I am the true vine, and my Father is the gardener. he cuts off every branch in me that bears no fruit, while every branch that does bear fruit he prunes so that it will be even more fruitful…

Remain in me, as I also remain in you. No branch can bear fruit by itself; it must remain in the vine. Neither can you bear fruit unless you remain in me.

I am the vine; you are the branches. If you remain in me and I in you, you will bear much fruit; apart from me you can do nothing. If you do not remain in me, you are like a branch that is thrown away and withers; such branches are picked up, thrown into the fire and burned.
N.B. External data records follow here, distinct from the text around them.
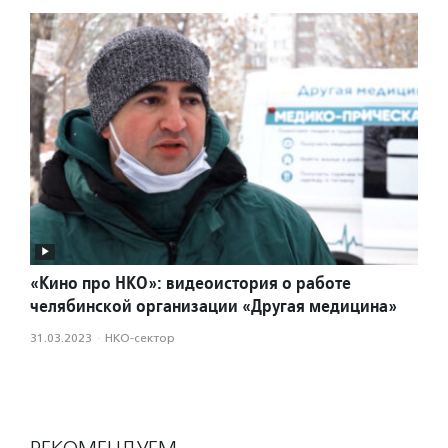
«Кино про НКО»: видеоистория о работе
челябинской организации «Другая медицина»
31.03.2023
·
НКО-сектор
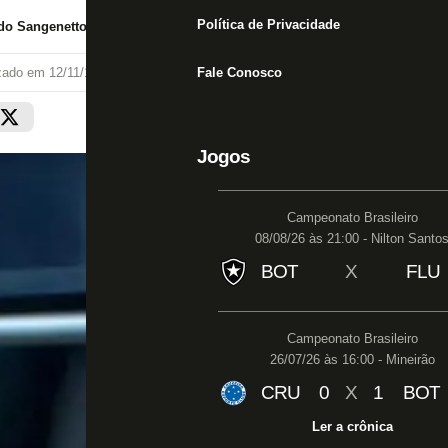
Política de Privacidade
do Sangenetto
izado em
12/11/18 às 18:11
Fale Conosco
Jogos
Campeonato Brasileiro
08/08/26 às 21:00 - Nilton Santo
BOT
X
FLU
Campeonato Brasileiro
26/07/26 às 16:00 - Mineirão
CRU
0
X
1
BOT
Ler a crônica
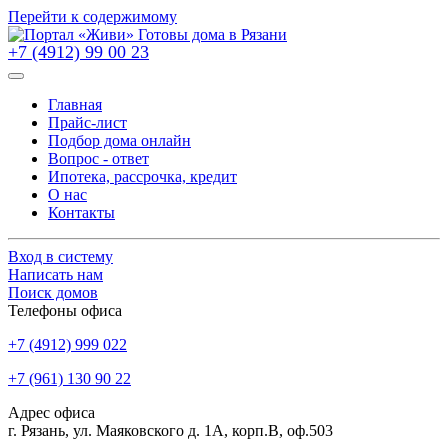
Перейти к содержимому
+7 (4912) 99 00 23
Главная
Прайс-лист
Подбор дома онлайн
Вопрос - ответ
Ипотека, рассрочка, кредит
О нас
Контакты
Вход в систему
Написать нам
Поиск домов
Телефоны офиса
+7 (4912) 999 022
+7 (961) 130 90 22
Адрес офиса
г. Рязань, ул. Маяковского д. 1А, корп.В, оф.503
I’d read this passage many times before, but I’d never stopped to consider the gruesome reality of the pruning. How painful it would be to have those beautiful parts of my life—the parts I’d lovingly tended—clipped away. To see perfectly good grapes and foliage lying on the ground, wasting away.

Why would God do such a wasteful thing?

As Joanna Davidson Politano writes in her book, A Rumored Fortune: ‘Pruning involves difficult decisions. It’s about removing growth, even what is good and beautiful, to attain something far better.’
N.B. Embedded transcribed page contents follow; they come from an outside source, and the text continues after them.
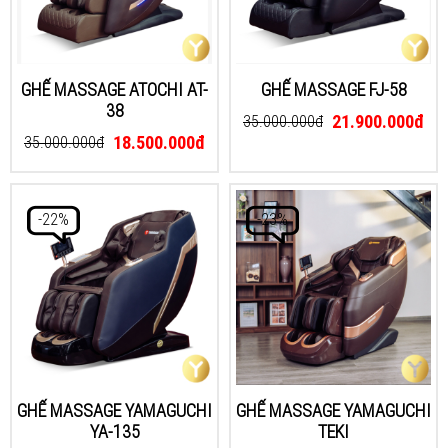
GHẾ MASSAGE ATOCHI AT-
GHẾ MASSAGE FJ-58
38
21.900.000đ
35.000.000đ
18.500.000đ
35.000.000đ
-22%
-23%
GHẾ MASSAGE YAMAGUCHI
GHẾ MASSAGE YAMAGUCHI
YA-135
TEKI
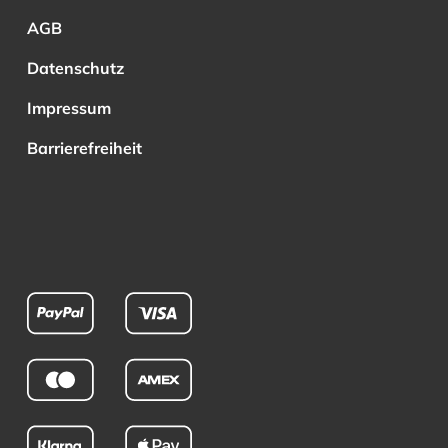
AGB
Datenschutz
Impressum
Barrierefreiheit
Just what is that ‘better’? What is the fruit Jesus has in mind?

Is it the joy and contentment I’ve discovered my friendships. The beauty of older connections? The forging rich new ones? Is it the closeness of my relationship to my dear husband—a closeness that has been strengthened and refined through these trials?

Indeed, there have been many surprising blessings along the road of this suffering.

But I don’t believe that any of this is all the ‘better’ that God wants to accomplish by his pruning. Chronic illness has stolen many of the things I thought made me me—the helper, the busy person, the lifesaver and the rescuer—but in exchange, I’ve gained something far more valuable. Not a reliance on myself—I always was self-reliant to a fault—but on God.

Chronic illness has stolen many of the things I thought made me me—but in exchange, I’ve gained something far more valuable. Not a reliance on myself, but on God.

I’ve had to learn that what I need to do is simply “hold on”—not to the things in my life, which are never certain, nor even to other branches, but to the True Vine—the only One who can see the future, and the One who knows the intimate details of our lives. As Charles Spurgeon said:

God is too good to be unkind and he is too wise to be mistaken. And when we cannot trace his hand, we must trust his heart.”

To hold to the True Vine means trusting the Vintner’s heart when I do not understand the work of his hands.

Pressing On

I also need to press on. The great stories of the Bible are a vivid reminder that to follow Christ does not mean living for—or even hanging on until—the next hill, as we often do. It means learning how to persevere in the valleys.

The Bible is full of men and women who spent years of their lives in such valleys, just waiting. We get to see how their suffering was part of God’s intricate plan—and not just his plan for them, but for the rest of humanity.

But for them, as they went through their valleys, God’s power was made perfect in their weaknesses (2 Corinthians 12:9).

If we live our lives for the mountaintops—always wishing for good things rather than bad or hard ones—we miss out on what God can accomplish in the valleys. Sometimes, we only see God’s plan once we climb the next mountain. Perhaps, for some trials, the most we can acknowledge is that God does have a plan, and we are the humble branch that produces a beautiful wine, the jars of clay through which God shows his glory (2 Corinthians 4:7-9).

I’m writing this in present tense, because I’m still in my valley.

Despite the little glimpses of the work being done by the Author of my life, I still cannot see the trace of God’s hand in its entirety. There’s no fixed diagnosis, nor a clear treatment, nor an endpoint to this illness. Specialists are still baffled. At the tender age of twenty-seven, I’ve somehow accumulated more ailments than bugs on a windshield after a road trip out west.

But then, maybe that’s for the best—because I doubt I’d be writing this, or feeling this, on the mountaintop. And I’ve come to realise that I’m no longer walking through that valley alone, but with Jesus, the author of the universe—the very one who braved that valley alone to bring me to the green pasture, bountiful table, and refreshing waters of the life beyond.